Chi esattamente boicottava il suo lavoro all’interno della Santa Sede?
“Non voglio fare nomi perché non intendo sfavorire il lavoro della Commissione vaticana per il quale ancora nutro speranze e ho aspettative. In ogni caso, come ho anche scritto nel momento in cui ho deciso di lasciare il mio incarico, le richieste che facevo pervenire alla Congregazione per la Dottrina della fede non trovavano risposta, erano quasi sempre disattese. In particolare, mi ha ferito il fatto che la raccomandazione della Commissione di istituire un tribunale per giudicare i vescovi negligenti, approvata dal Papa e annunciata nel giugno del 2015, non abbia avuto alcun seguito. Ha trovato dei problemi legali non meglio specificati e così il tribunale non è mai stato istituito. Tutto questo è per me motivo di sofferenza e sinceramente ho ritenuto che era giusto farmi da parte”.

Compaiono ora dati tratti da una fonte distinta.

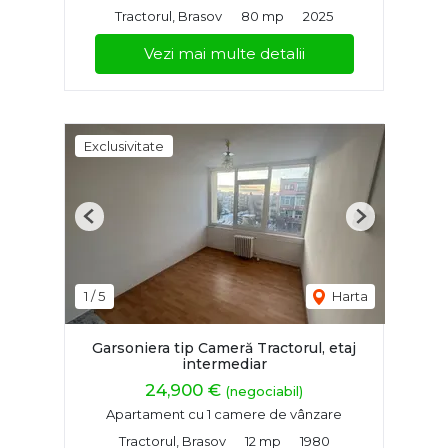
Tractorul, Brasov
80 mp
2025
Vezi mai multe detalii
Exclusivitate
Previous
Next
1
/
5
Harta
Garsoniera tip Cameră Tractorul, etaj
intermediar
24,900 €
(negociabil)
Apartament cu 1 camere de vânzare
Tractorul, Brasov
12 mp
1980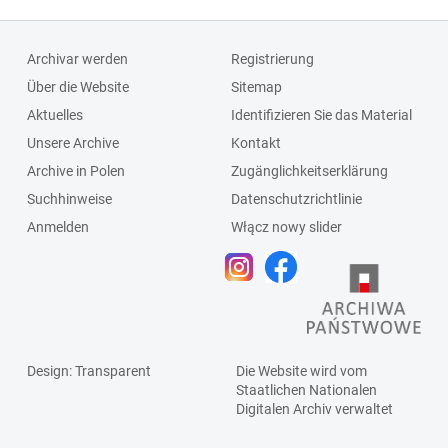
Archivar werden
Registrierung
Über die Website
Sitemap
Aktuelles
Identifizieren Sie das Material
Unsere Archive
Kontakt
Archive in Polen
Zugänglichkeitserklärung
Suchhinweise
Datenschutzrichtlinie
Anmelden
Włącz nowy slider
Design
: Transparent
Die Website wird vom
Staatlichen
Nationalen
Digitalen Archiv
verwaltet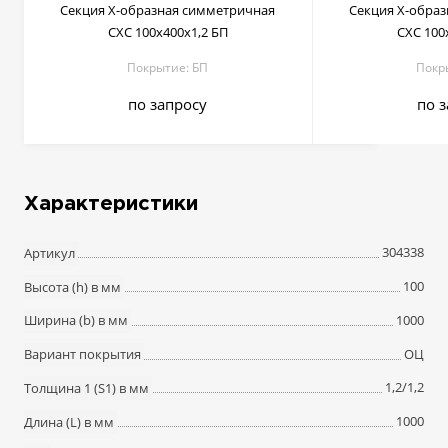
Секция Х-образная симметричная
Секция Х-обра
СХС 100х400х1,2 БП
СХС 100
Покрытие: БП
Покр
по запросу
по 
Характеристики
304338
Артикул
100
Высота (h) в мм
1000
Ширина (b) в мм
ОЦ
Вариант покрытия
1,2/1,2
Толщина 1 (S1) в мм
1000
Длина (L) в мм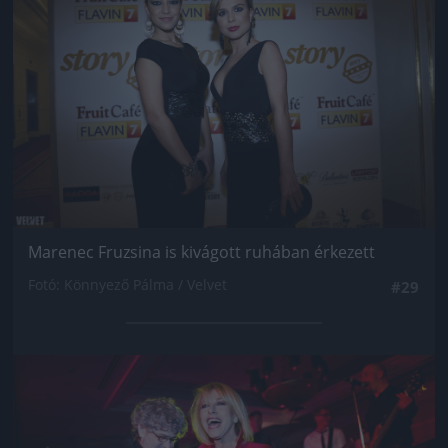
Marenec Fruzsina is kivágott ruhában érkezett
Fotó: Könnyező Pálma / Velvet
#29
Jön még kép!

Secondo lei Papa Francesco vuole combattere davvero la pedofilia?
“Io credo fermamente di sì. Credo in lui e nel suo lavoro. Ma non capisco perché tante resistenze. Francesco fin dall’inizio è stato sincero. Ha preso decisioni chiare nel senso della tolleranza zero. Ma intorno a lui le cose non procedono come dovrebbero e tutto ciò non è corretto”.

Perché nella Curia romana a suo avviso esistono queste resistenze? Come se le spiega?

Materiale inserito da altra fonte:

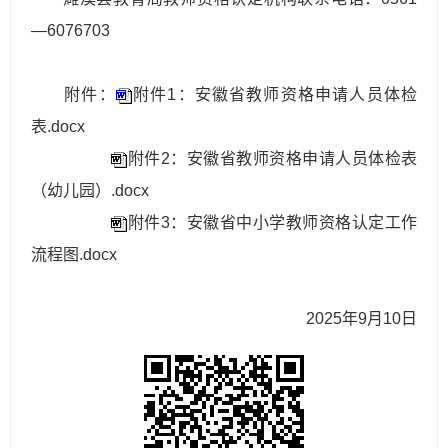
—6076703
附件：
附件1：安徽省教师资格申请人员体检
表.docx
附件2：安徽省教师资格申请人员体检表
（幼儿园）.docx
附件3：安徽省中小学教师资格认定工作
流程图.docx
2025年9月10日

“In verità devo dire che non so darmi una spiegazione. Non so dire cioè quale sia il motivo profondo di un tale atteggiamento. Registro semplicemente il dato e mi dimetto. Anche se continuerò a parlare della mia storia dove mi inviteranno, anche in Vaticano. Continuerò a collaborare. Non fuggo, ma preferisco chiamarmi fuori dalla Commissione”.

Ci sono state delle resistenze che in particolare, più di altre, l’hanno ferita?

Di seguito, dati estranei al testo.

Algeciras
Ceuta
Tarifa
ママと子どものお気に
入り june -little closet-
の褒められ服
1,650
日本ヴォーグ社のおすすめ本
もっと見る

“Non una su tutte. È stato piuttosto un atteggiamento generale. Tanti gli episodi: alla fine dell’anno scorso, ad esempio, inviammo una semplice raccomandazione approvata dal Papa alla Dottrina della fede per un piccolo cambiamento di procedura nel contesto della cura delle vittime e dei sopravvissuti. Ma il mese scorso, a gennaio, ho saputo che quel cambiamento è stato rifiutato. Per me è una cosa inspiegabile”.

Insomma, secondo lei esiste una discrepanza fra gli annunci e i fatti.
“Esiste il fatto che spesso si sentono dichiarazioni pubbliche intorno alla profonda preoccupazione della Chiesa per le vittime di abusi, ma poi nel privato il dato è che in Vaticano c’è che si rifiuta anche solo di riconoscere le lettere inviategli per provare a risolvere questa preoccupazione. Il dato è che le resistenze non mancano e tutto questo per me non è accettabile”.